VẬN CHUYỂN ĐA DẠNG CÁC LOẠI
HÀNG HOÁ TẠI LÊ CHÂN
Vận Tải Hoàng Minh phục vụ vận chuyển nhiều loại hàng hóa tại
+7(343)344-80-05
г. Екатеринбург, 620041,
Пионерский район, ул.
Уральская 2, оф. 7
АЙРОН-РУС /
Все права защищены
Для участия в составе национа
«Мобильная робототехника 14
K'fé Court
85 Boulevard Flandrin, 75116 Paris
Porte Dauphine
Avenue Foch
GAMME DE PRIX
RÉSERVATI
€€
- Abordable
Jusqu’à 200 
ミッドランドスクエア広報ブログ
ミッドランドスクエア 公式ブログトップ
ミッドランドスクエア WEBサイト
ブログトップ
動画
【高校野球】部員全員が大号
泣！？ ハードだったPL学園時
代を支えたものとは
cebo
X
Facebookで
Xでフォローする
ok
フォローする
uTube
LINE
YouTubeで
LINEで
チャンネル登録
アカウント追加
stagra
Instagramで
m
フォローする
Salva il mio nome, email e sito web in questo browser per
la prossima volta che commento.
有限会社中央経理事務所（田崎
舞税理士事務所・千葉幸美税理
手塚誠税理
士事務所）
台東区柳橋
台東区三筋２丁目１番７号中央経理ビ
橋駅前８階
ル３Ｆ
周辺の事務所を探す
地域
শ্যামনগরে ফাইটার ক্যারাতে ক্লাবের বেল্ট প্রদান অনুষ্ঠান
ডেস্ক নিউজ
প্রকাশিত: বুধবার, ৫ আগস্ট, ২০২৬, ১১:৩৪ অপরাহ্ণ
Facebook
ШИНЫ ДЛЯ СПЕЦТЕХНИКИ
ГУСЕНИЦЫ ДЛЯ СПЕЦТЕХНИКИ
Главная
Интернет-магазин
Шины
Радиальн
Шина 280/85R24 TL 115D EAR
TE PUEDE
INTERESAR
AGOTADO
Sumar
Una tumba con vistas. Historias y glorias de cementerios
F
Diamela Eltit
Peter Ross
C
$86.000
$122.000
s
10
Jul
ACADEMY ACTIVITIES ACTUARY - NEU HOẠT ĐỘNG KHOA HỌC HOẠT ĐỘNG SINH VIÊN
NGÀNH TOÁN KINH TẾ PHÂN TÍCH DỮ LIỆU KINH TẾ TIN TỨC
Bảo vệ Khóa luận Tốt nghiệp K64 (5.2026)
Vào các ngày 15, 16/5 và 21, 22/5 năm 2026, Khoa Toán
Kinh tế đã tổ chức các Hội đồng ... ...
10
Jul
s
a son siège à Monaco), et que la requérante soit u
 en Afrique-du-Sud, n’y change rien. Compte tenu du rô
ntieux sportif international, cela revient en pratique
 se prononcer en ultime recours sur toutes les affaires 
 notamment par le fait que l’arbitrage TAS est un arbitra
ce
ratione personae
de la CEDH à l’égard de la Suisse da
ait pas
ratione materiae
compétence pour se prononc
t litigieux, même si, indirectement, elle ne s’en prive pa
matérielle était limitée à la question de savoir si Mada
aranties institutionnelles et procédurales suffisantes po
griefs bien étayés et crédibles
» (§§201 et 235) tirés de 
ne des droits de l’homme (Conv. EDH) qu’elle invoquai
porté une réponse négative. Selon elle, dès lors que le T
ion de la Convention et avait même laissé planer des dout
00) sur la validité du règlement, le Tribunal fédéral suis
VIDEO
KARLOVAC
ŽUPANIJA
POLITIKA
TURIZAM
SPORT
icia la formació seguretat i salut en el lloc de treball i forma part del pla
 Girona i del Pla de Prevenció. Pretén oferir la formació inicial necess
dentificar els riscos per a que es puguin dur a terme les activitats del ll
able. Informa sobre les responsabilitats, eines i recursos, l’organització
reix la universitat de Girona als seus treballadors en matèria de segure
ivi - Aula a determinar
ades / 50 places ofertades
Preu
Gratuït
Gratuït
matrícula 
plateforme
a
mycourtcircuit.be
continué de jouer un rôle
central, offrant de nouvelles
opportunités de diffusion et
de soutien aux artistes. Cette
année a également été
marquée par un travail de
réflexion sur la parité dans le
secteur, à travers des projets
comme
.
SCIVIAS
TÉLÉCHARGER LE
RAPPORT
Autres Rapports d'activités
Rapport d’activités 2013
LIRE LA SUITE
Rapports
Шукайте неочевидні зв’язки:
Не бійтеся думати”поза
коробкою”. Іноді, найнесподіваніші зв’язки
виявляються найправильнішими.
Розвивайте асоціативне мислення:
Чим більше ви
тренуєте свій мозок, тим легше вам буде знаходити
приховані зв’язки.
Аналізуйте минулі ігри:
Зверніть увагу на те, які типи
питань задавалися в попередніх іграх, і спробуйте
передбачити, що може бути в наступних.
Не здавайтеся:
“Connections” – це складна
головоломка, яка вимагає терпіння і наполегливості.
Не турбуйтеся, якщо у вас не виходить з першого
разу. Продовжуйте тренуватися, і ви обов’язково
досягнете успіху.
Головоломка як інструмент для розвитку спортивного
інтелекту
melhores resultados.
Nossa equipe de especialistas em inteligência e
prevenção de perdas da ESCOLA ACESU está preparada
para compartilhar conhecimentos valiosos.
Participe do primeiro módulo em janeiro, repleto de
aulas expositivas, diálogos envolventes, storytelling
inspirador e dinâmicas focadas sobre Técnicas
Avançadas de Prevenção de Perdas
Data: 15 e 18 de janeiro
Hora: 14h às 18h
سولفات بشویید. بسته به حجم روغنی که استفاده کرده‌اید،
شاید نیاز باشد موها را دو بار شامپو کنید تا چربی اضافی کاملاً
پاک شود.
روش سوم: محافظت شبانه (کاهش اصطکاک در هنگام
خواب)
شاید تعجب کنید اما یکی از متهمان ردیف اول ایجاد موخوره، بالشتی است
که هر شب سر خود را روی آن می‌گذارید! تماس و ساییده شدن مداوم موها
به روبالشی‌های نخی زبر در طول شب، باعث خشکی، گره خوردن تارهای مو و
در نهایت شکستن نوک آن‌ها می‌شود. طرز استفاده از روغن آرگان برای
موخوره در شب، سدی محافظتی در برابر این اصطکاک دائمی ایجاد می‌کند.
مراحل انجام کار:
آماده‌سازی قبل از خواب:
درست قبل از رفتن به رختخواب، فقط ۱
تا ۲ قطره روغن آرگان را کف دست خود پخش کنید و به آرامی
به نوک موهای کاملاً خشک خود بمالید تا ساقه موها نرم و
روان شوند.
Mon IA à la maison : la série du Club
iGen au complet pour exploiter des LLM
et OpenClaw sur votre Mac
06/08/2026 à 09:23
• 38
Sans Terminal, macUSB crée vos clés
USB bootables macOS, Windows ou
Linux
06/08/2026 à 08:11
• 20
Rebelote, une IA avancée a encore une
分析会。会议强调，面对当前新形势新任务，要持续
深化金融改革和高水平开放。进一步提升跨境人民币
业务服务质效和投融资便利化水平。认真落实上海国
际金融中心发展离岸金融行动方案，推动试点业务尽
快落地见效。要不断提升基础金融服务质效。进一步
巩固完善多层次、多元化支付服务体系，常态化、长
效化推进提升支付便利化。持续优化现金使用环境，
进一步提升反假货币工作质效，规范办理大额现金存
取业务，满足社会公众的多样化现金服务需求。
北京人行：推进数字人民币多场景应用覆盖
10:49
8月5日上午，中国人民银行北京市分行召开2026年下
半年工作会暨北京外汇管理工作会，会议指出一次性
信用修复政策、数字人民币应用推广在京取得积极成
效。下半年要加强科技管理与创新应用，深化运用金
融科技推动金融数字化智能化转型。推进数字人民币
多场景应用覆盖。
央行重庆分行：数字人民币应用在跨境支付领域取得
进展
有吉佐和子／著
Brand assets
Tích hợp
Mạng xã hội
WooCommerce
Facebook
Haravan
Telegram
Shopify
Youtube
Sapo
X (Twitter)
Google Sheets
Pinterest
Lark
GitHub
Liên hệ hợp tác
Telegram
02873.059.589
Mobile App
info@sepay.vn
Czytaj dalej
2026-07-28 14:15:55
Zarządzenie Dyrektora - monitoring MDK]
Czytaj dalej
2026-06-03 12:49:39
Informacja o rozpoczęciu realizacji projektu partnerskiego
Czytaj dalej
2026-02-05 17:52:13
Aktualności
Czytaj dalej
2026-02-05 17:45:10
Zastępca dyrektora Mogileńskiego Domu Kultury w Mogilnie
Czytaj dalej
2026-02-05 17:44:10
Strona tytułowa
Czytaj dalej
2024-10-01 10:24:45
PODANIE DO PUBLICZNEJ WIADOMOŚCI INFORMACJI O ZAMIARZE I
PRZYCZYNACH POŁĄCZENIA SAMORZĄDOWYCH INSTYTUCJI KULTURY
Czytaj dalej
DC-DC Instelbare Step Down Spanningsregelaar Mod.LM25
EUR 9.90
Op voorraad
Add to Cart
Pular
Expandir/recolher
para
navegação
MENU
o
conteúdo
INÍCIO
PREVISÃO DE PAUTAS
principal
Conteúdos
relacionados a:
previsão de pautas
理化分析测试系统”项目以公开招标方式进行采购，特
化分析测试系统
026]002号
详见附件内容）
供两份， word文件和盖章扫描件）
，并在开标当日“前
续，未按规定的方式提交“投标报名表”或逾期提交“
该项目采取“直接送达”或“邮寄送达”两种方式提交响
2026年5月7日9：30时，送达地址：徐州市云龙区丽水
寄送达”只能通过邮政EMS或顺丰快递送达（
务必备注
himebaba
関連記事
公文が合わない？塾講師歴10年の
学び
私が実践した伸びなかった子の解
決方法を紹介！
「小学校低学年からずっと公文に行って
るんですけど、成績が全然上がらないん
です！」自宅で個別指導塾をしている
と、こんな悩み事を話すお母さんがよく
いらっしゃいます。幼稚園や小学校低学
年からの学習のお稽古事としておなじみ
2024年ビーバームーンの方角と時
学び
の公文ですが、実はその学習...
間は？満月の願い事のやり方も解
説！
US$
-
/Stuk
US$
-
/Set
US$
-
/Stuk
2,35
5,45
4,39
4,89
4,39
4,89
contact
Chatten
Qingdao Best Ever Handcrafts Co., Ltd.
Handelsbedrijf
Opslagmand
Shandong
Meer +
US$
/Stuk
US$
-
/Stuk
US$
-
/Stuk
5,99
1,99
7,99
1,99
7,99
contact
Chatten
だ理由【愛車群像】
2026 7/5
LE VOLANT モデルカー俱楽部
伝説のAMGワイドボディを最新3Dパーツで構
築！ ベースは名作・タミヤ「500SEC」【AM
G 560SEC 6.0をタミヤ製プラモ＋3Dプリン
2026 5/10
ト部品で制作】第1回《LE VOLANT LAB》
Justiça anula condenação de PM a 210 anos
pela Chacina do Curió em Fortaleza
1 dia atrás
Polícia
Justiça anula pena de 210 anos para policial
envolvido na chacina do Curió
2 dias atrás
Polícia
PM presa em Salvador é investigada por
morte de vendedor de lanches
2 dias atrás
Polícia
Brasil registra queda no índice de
§
_TASK DIRECTIONS:_ Your task is to reproduce the entries exactly, starting at the first line and ending with the line containing "en Afrique-du-Sud, n’y".

_RESULT:_
VẬN CHUYỂN ĐA DẠNG CÁC LOẠI
HÀNG HOÁ TẠI LÊ CHÂN
Vận Tải Hoàng Minh phục vụ vận chuyển nhiều loại hàng hóa tại
+7(343)344-80-05
г. Екатеринбург, 620041,
Пионерский район, ул.
Уральская 2, оф. 7
АЙРОН-РУС /
Все права защищены
Для участия в составе национа
«Мобильная робототехника 14
K'fé Court
85 Boulevard Flandrin, 75116 Paris
Porte Dauphine
Avenue Foch
GAMME DE PRIX
RÉSERVATI
€€
- Abordable
Jusqu’à 200 
ミッドランドスクエア広報ブログ
ミッドランドスクエア 公式ブログトップ
ミッドランドスクエア WEBサイト
ブログトップ
動画
【高校野球】部員全員が大号
泣！？ ハードだったPL学園時
代を支えたものとは
cebo
X
Facebookで
Xでフォローする
ok
フォローする
uTube
LINE
YouTubeで
LINEで
チャンネル登録
アカウント追加
stagra
Instagramで
m
フォローする
Salva il mio nome, email e sito web in questo browser per
la prossima volta che commento.
有限会社中央経理事務所（田崎
舞税理士事務所・千葉幸美税理
手塚誠税理
士事務所）
台東区柳橋
台東区三筋２丁目１番７号中央経理ビ
橋駅前８階
ル３Ｆ
周辺の事務所を探す
地域
শ্যামনগরে ফাইটার ক্যারাতে ক্লাবের বেল্ট প্রদান অনুষ্ঠান
ডেস্ক নিউজ
প্রকাশিত: বুধবার, ৫ আগস্ট, ২০২৬, ১১:৩৪ অপরাহ্ণ
Facebook
ШИНЫ ДЛЯ СПЕЦТЕХНИКИ
ГУСЕНИЦЫ ДЛЯ СПЕЦТЕХНИКИ
Главная
Интернет-магазин
Шины
Радиальн
Шина 280/85R24 TL 115D EAR
TE PUEDE
INTERESAR
AGOTADO
Sumar
Una tumba con vistas. Historias y glorias de cementerios
F
Diamela Eltit
Peter Ross
C
$86.000
$122.000
s
10
Jul
ACADEMY ACTIVITIES ACTUARY - NEU HOẠT ĐỘNG KHOA HỌC HOẠT ĐỘNG SINH VIÊN
NGÀNH TOÁN KINH TẾ PHÂN TÍCH DỮ LIỆU KINH TẾ TIN TỨC
Bảo vệ Khóa luận Tốt nghiệp K64 (5.2026)
Vào các ngày 15, 16/5 và 21, 22/5 năm 2026, Khoa Toán
Kinh tế đã tổ chức các Hội đồng ... ...
10
Jul
s
a son siège à Monaco), et que la requérante soit u
 en Afrique-du-Sud, n’y change rien. Compte tenu du rô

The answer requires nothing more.